April 28, 2008
Unprotected from the Madness of Crowds
Jeremy Grantham engages in some armchair quarterbacking and fairly vicious Greenspan bashing in his latest Quarterly Letter (PDF). There are a few good bits within his rantings, including this one:
“… the two great economic setbacks of the 20th Century – the 1929-34 Depression and the rolling depression in Japan since 1989 – were both preceded by major asset bubbles and speculation. Milton Friedman and his troops can maintain that this suggested relationship between bubbles and troubles is nonsense and that all that was needed was good monetary policy. My response is that this view represents a touching faith in economic and financial theory of which tricky humans make a mockery.”

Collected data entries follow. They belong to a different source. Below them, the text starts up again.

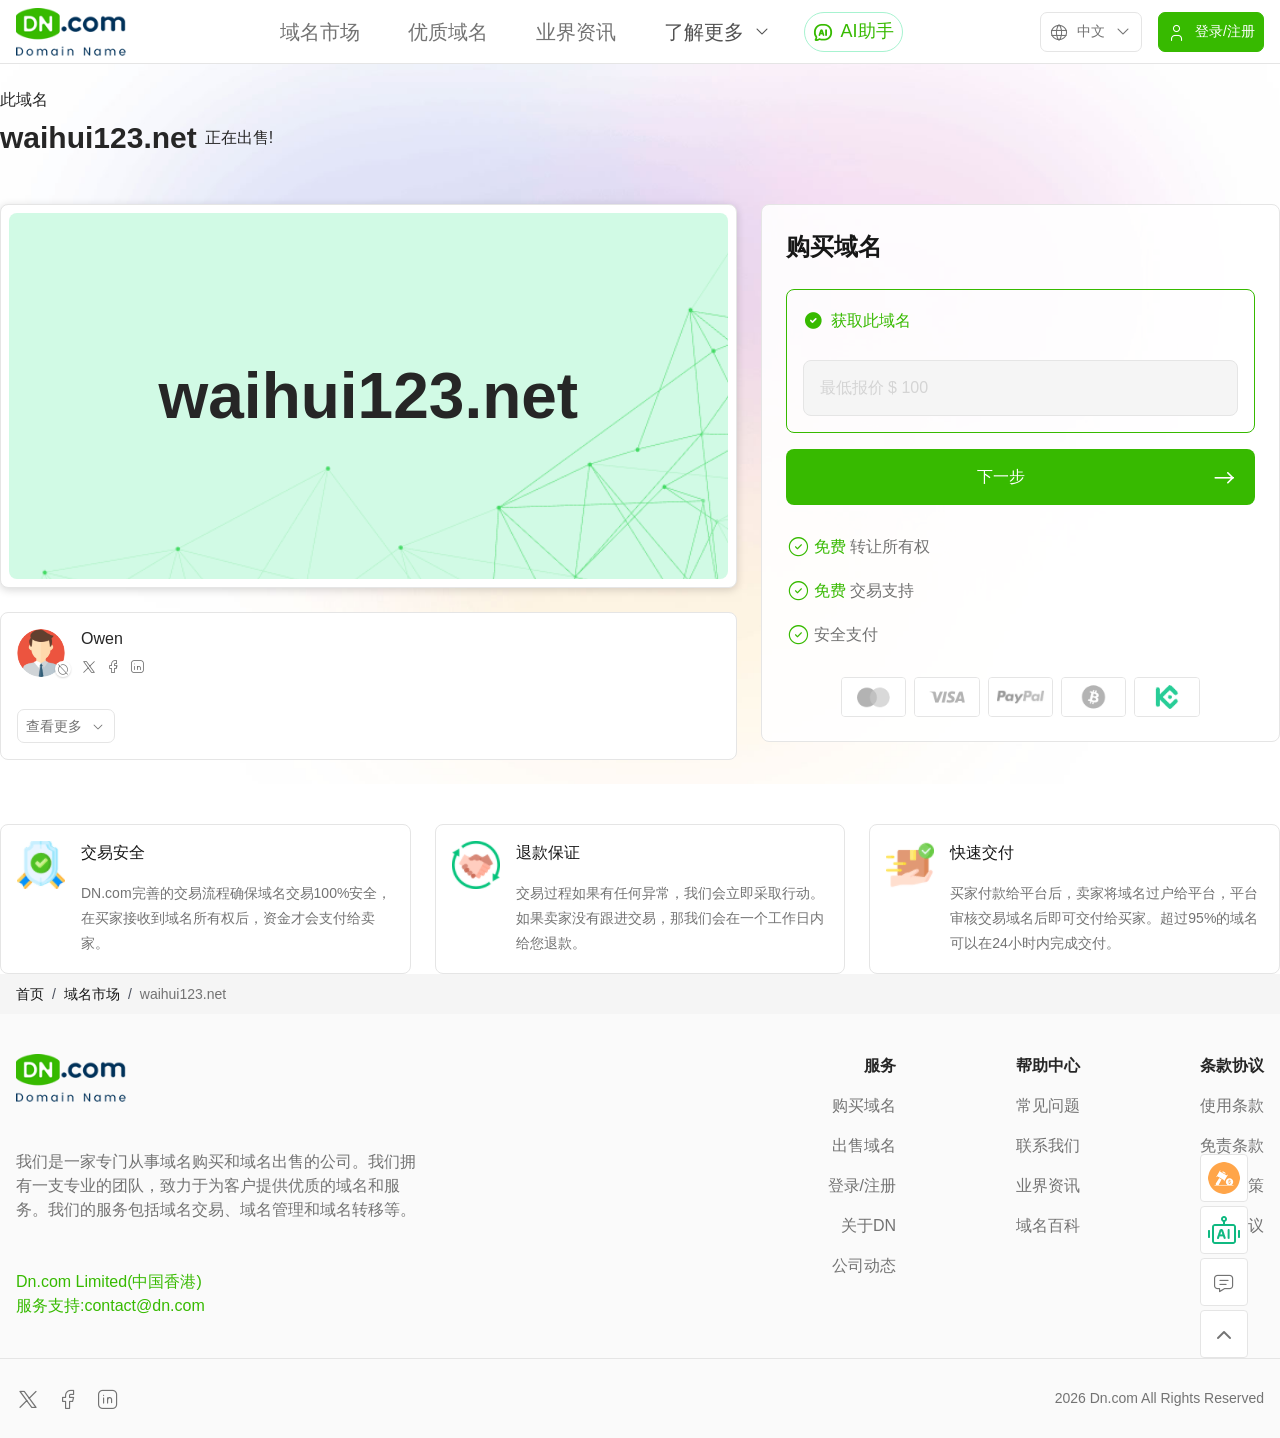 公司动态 (864, 1265)
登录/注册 (862, 1185)
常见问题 (1048, 1105)
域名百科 (1048, 1225)
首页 (30, 994)
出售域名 (864, 1145)
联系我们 (1048, 1145)
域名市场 (320, 32)
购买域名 (864, 1105)
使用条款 (1232, 1105)
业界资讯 (576, 32)
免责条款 (1232, 1145)
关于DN (868, 1225)
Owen (102, 638)
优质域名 (448, 32) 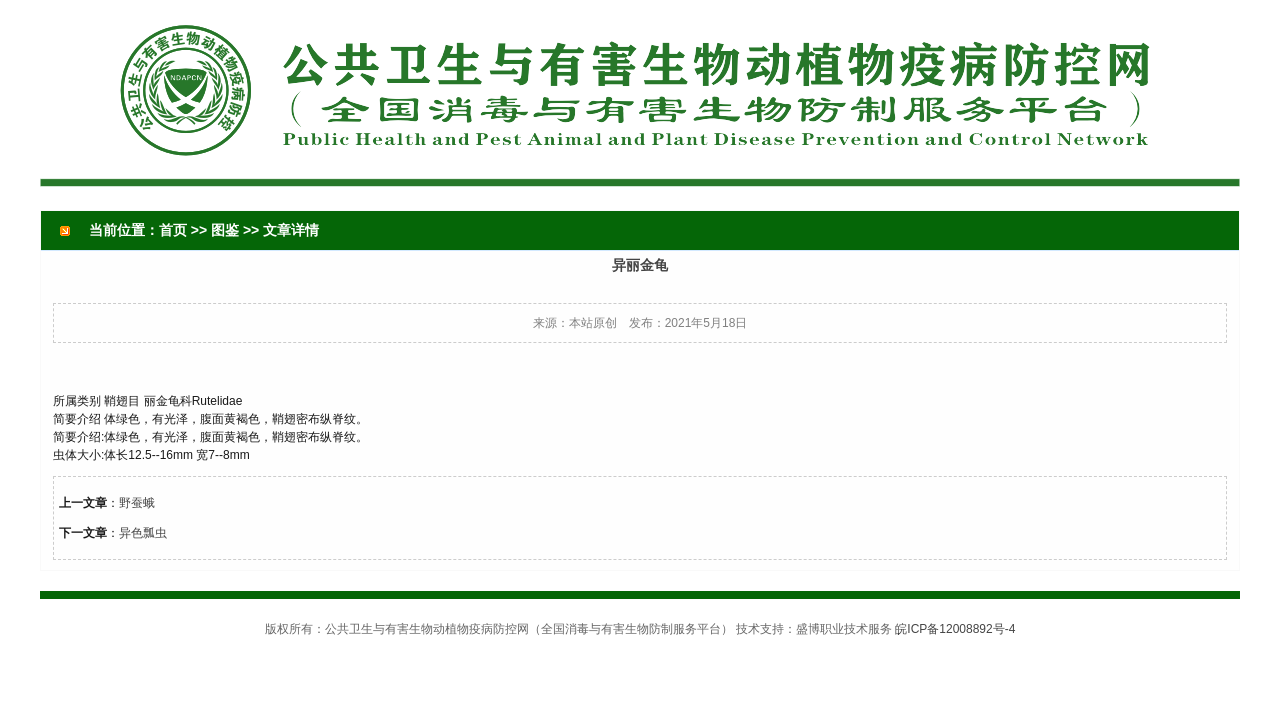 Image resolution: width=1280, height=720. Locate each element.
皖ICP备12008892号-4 (955, 629)
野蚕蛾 (137, 503)
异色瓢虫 (143, 533)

But Grantham has an even more touching faith: the Fed has the ability to move against the formation of major asset class bubbles, assuming they can accurately identify those bubbles as they form. That’s an idea that deserves to be mocked.

April 29th, 2008 at 12:30 am
Wow, and here I am currently reading Greeny’s “The Age of Turbulence” and thinking what a great guy he is. Vicious is almost an understatement.
April 29th, 2008 at 2:36 am
It’s a very good point he makes about the speaking engagement fees for GSpan, it’s really a huge signal to the next guy in line about the potential out there if you make the right friends.
April 29th, 2008 at 5:57 am
@stevegee: I’ve never understood the popular adulation of Greenspan, but I’m not in the hater camp either. At worst I think of him as a nerdy limelighter.
@Andrew: I agree about the speaking fees (and similarly think Bill Clinton has to answer a similar charge).
April 29th, 2008 at 9:23 am
Greenspan had a huge consulting practice that was very lucrative before he took the Fed job.
Grantham is brilliant, but if you look back at many of his articles over the years, he is always a bear, never bullish, but a great asset allocator and bright mind
April 29th, 2008 at 10:03 am
Jack: How huge was it? According to Grantham, everyone in the private sector considered Greenie something of a second-rater.
May 2nd, 2008 at 8:51 am
All I know is that major banks used to pay him big bucks before 1985;
Second rater? too many big instiutions used to pay him on retainer to be considered a second rater; I know a woman who worked for him who trades a lot now and she has net worth over $10 million;
he was at the Fed for sooo long that he probably plowed through much of his wealth, but he always has cute, perky Andrea Mitchell to lean back on,
May 2nd, 2008 at 9:10 am
Jack: But think how many second-raters big institutions pay on retainer? Tens of thousands?